Computer system 700 may further include a video display adapter 752 for communicating a displayable image to a display device, such as display device 736. Examples of a display device include, but are not limited to, a liquid crystal display (LCD), a cathode ray tube (CRT), a plasma display, a light emitting diode (LED) display, and any combinations thereof. Display adapter 752 and display device 736 may be utilized in combination with processor 704 to provide graphical representations of aspects of the present disclosure. In addition to a display device, computer system 700 may include one or more other peripheral output devices including, but not limited to, an audio speaker, a printer, and any combinations thereof.

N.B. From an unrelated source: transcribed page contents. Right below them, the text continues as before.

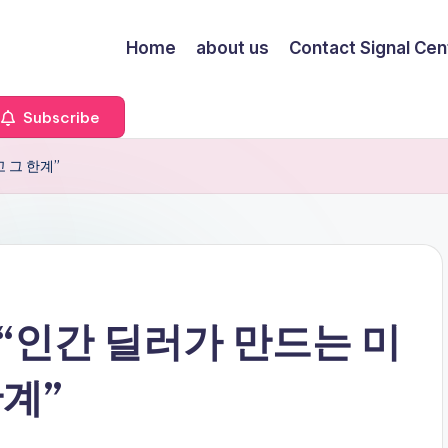
Home
about us
Contact Signal Cen
Subscribe
고 그 한계”
e – “인간 딜러가 만드는 미
한계”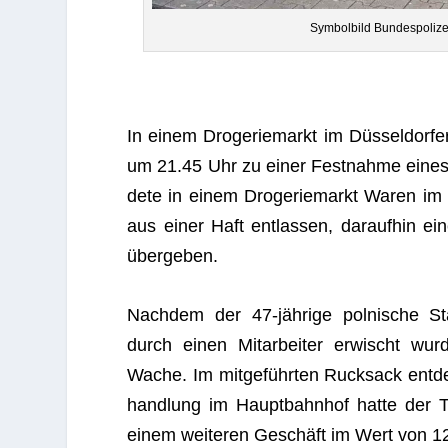
Sym­bol­bild Bun­des­po­l
In einem Dro­ge­rie­markt im Düs­sel­dor
um 21.45 Uhr zu einer Fest­nahme eines M
dete in einem Dro­ge­rie­markt Waren i
aus einer Haft ent­las­sen, dar­auf­hin ein
übergeben.
Nach­dem der 47-jäh­rige pol­ni­sche Staa
durch einen Mit­ar­bei­ter erwischt wurde
Wache. Im mit­ge­führ­ten Ruck­sack ent­d
hand­lung im Haupt­bahn­hof hatte der 
einem wei­te­ren Geschäft im Wert von 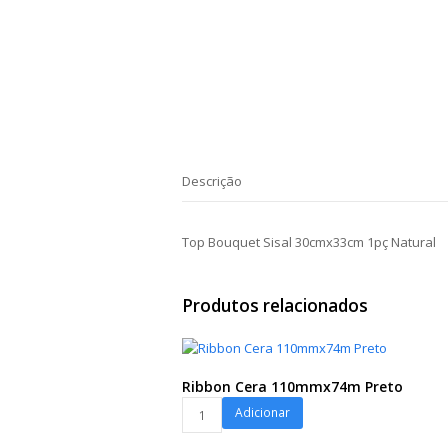
Descrição
Top Bouquet Sisal 30cmx33cm 1pç Natural
Produtos relacionados
Ribbon Cera 110mmx74m Preto
Ribbon
Adicionar
Cera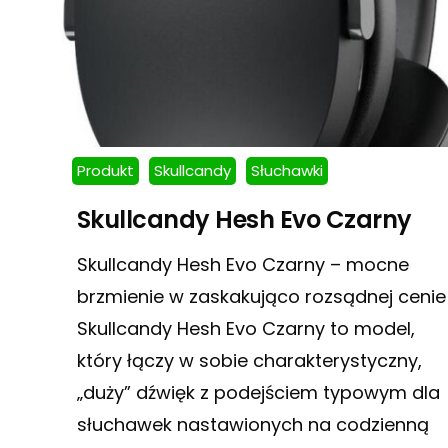
Produkt
Skullcandy
Słuchawki
Skullcandy Hesh Evo Czarny
Skullcandy Hesh Evo Czarny – mocne
brzmienie w zaskakująco rozsądnej cenie
Skullcandy Hesh Evo Czarny to model,
który łączy w sobie charakterystyczny,
„duży” dźwięk z podejściem typowym dla
słuchawek nastawionych na codzienną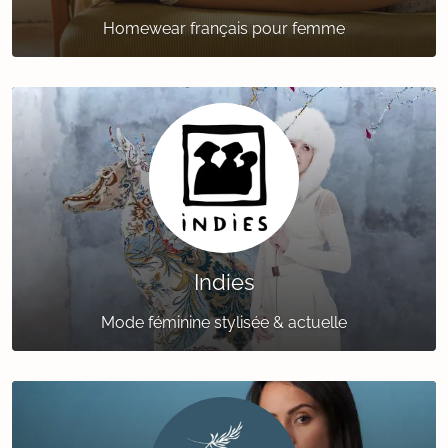
Homewear français pour femme
Indies
Mode féminine stylisée & actuelle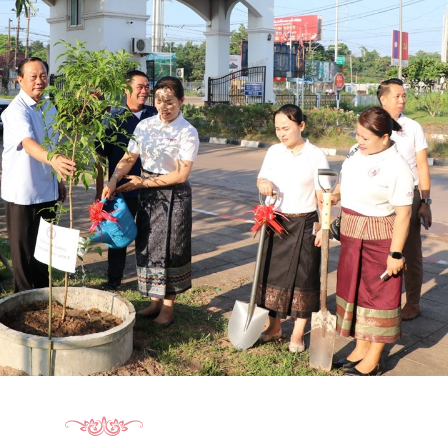
15.040(07-08-20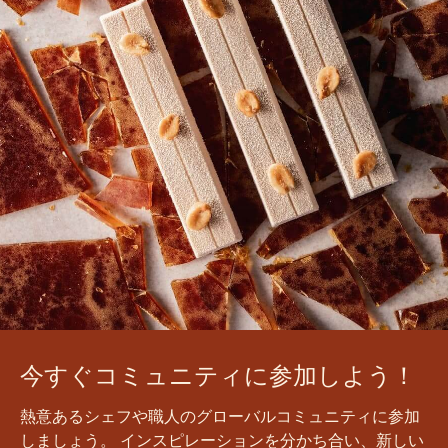
今すぐコミュニティに参加しよう！
熱意あるシェフや職人のグローバルコミュニティに参加
しましょう。 インスピレーションを分かち合い、新しい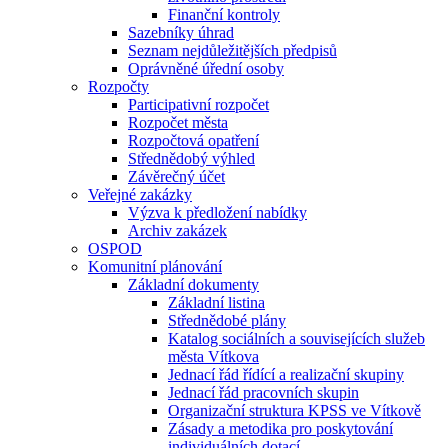
Finanční kontroly
Sazebníky úhrad
Seznam nejdůležitějších předpisů
Oprávněné úřední osoby
Rozpočty
Participativní rozpočet
Rozpočet města
Rozpočtová opatření
Střednědobý výhled
Závěrečný účet
Veřejné zakázky
Výzva k předložení nabídky
Archiv zakázek
OSPOD
Komunitní plánování
Základní dokumenty
Základní listina
Střednědobé plány
Katalog sociálních a souvisejících služeb
města Vítkova
Jednací řád řídící a realizační skupiny
Jednací řád pracovních skupin
Organizační struktura KPSS ve Vítkově
Zásady a metodika pro poskytování
individuálních dotací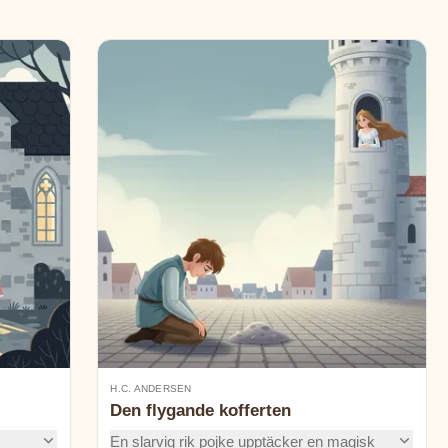
H.C. ANDERSEN
Den flygande kofferten
En slarvig rik pojke upptäcker en magisk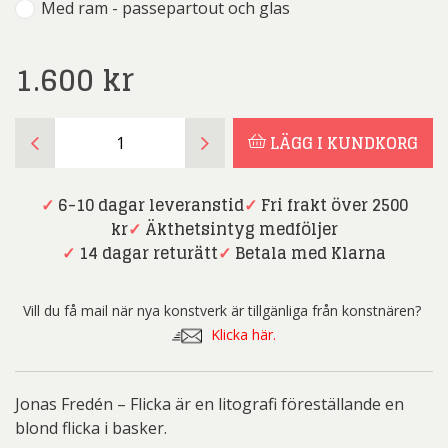
Med ram - passepartout och glas
1.600
kr
Jonas
LÄGG I KUNDKORG
Fredén
-
Flicka
✓
6-10 dagar leveranstid
✓
Fri frakt över 2500
mängd
kr
✓
Äkthetsintyg medföljer
✓
14 dagar returätt
✓
Betala med Klarna
Vill du få mail när nya konstverk är tillgänliga från konstnären?
Klicka här.
Jonas Fredén – Flicka är en litografi föreställande en
blond flicka i basker.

Such peripheral output devices may be connected to bus 712 via a peripheral interface 756. Examples of a peripheral interface include, but are not limited to, a serial port, a USB connection, a FIREWIRE connection, a parallel connection, and any combinations thereof.
The foregoing has been a detailed description of illustrative embodiments of the invention. Various modifications and additions can be made without departing from the spirit and scope of this invention. Features of each of the various embodiments described above may be combined with features of other described embodiments as appropriate in order to provide a multiplicity of feature combinations in associated new embodiments. Furthermore, while the foregoing describes a number of separate embodiments, what has been described herein is merely illustrative of the application of the principles of the present invention. Additionally, although particular methods herein may be illustrated and/or described as being performed in a specific order, the ordering is highly variable within ordinary skill to achieve methods, systems, and software according to the present disclosure. Accordingly, this description is meant to be taken only by way of example, and not to otherwise limit the scope of this invention.
Exemplary embodiments have been disclosed above and illustrated in the accompanying drawings. It will be understood by those skilled in the art that various changes, omissions and additions may be made to that which is specifically disclosed herein without departing from the spirit and scope of the present invention.